Tóth’s next volumes, On a Sluggish Galley (1917) and Joy Evanescent (1922), show no new poetic attitudes; most of the poems are still imbued with resignation like his earlier verse, yet Tóth’s horizon has widened: he is no longer preoccupied only with the self. There is a vague expectation, or a triumphant faith in the ever-present signs of life in Nature, an unaccountable exuberance, as he celebrates the rebirth of nature (‘April’). Tóth feels obliged to comment on the events of the outside world; he sees the war only in terms of wanton destruction (‘Elegy For a Fallen Youth’) – as a journalist he is a pacifist. One of his poems is inspired by his sense of loss caused by this worldwide destruction. ‘Elegy to a Broom Bush’ is filled at once with a triumphant, unrestrained joy at the beauty of inanimate life, and with grief at the fate of the self-destroying animal, man. The poem concludes with a vision of the silent feast of the vegetation on a depopulated earth; ultimate peace can be attained only in an unconcerned universe. Tóth succeeds in expressing a wild Dionysiac joy over this prospect, in spite of the obviously pessimistic implications of the poem.

The possibility of new life, born out of the ashes of the old world, led Tóth to accept social revolution as the means of change; the poet who had never been a man of action unreservedly hailed the new god which had replaced the Christian image, now stained with human blood and sufferings (‘New God’). His sudden enthusiasm is both genuine and overwhelming; he had the verbal power to express himself as the high priest of the new creed.

Tóth’s last volume, From Soul to Soul (1928), could not maintain the intensity of enthusiasm which took possession of him in the revolutionary fervour of 1919. It is marked by an increased range of vocabulary; he draws freely on the technical terms of the sciences, botany or astronomy, he has a definite flair for embedding images of modern life into his poetry (e.g. ‘Radio’), but his dominating poetic device is still the abundance of colours, particularly his over-generous use of light effects (‘Daybreak on the Boulevard’). Because of this aspect of his technique Tóth has often been called an impressionist poet.

As his health deteriorated his sense of resignation returned; broodings over bygone years and youth, however, now assume the finality of irretraceable steps; a sense of irreparable loss and a sensation of the final defeat overpowers him (‘On the Stones of Carthage’), yet he is unable to accept the widening gulf between his own impaired health and the seemingly imperishable outside world. He finds relief in a personal God who scrutinizes his fate, not, perhaps, entirely without compassion (‘Either to a New Spring or to Death’). On another occasion, doubt clouds his mind about what the gods intend to do with him; in which direction will the scale tip, for or against?
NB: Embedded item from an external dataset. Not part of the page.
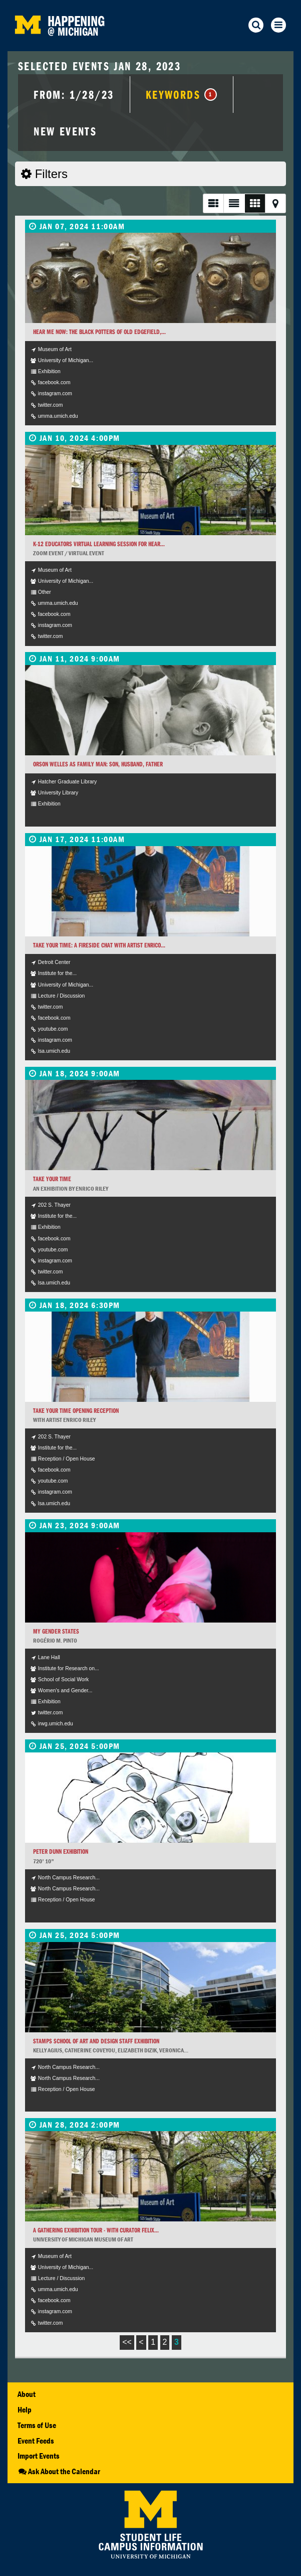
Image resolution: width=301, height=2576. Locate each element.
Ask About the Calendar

Having pondered over the lot he has drawn, he turns from being the one who has been assessed to one who assesses: ‘and the cool gods / cast down their star-eyes’ (‘Retreat’). In the last poem of the volume, ‘Good Night’, a pagan unconcern provokes in him a feeling of nihilism without desperation. Tóth must have had every reason to be desperate, but in a volume which he saw only in page-proof (having died before it left the printer) had the willpower to make a final gesture: the mask of the artist is firmly put on in order to bid an unemotional farewell, a casual ‘good night’ before eternal night descends.
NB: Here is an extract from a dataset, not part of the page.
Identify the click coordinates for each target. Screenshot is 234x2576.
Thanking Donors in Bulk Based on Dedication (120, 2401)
Tóth was not a prolific poet; his entire output consisted of a couple of hundred poems, containing perhaps no mediocre lines; a tribute to his craftsmanship, for he always seemed to find the precise word to describe his experiences, imagined or actual. The same can be said of his translations: he was one of the most conscientious men of letters of the Nyugat movement. His translations were published in Eternal Flowers (1923), and include such choice specimens from English as Shelley’s ‘Ode to the West Wind’, Keats’s ‘Ode on a Grecian Urn’, Poe’s ‘Raven’, or Wilde’s Ballad of Reading Gaol among equally significant translations from the French and German. Tóth considered translation to be one of the most exalted tasks of a poet, the bridge to the successful admission of foreign poets into the realm of native literature.